[Input material — start]

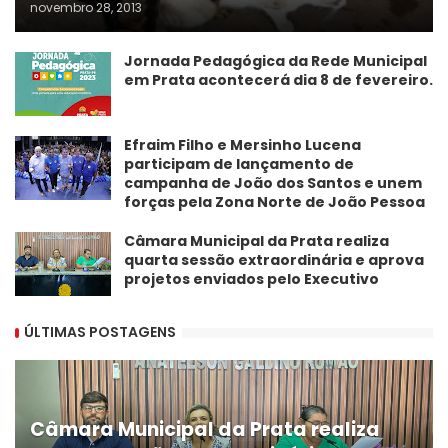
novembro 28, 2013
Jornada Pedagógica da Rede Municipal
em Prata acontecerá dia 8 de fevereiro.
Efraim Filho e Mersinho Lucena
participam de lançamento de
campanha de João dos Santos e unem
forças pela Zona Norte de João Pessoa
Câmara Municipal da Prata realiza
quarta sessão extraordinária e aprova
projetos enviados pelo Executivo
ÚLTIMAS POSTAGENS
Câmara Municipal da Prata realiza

[Input material — finish]
[Input material — start]

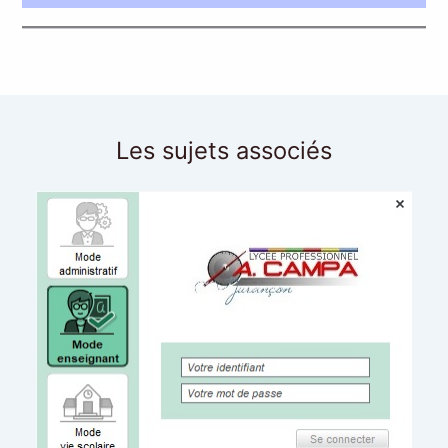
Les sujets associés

[Input material — finish]

Task brief ▸
What lines in the entries above include the string "João"? Return each one.

Response to the task ▸
campanha de João dos Santos e unem
forças pela Zona Norte de João Pessoa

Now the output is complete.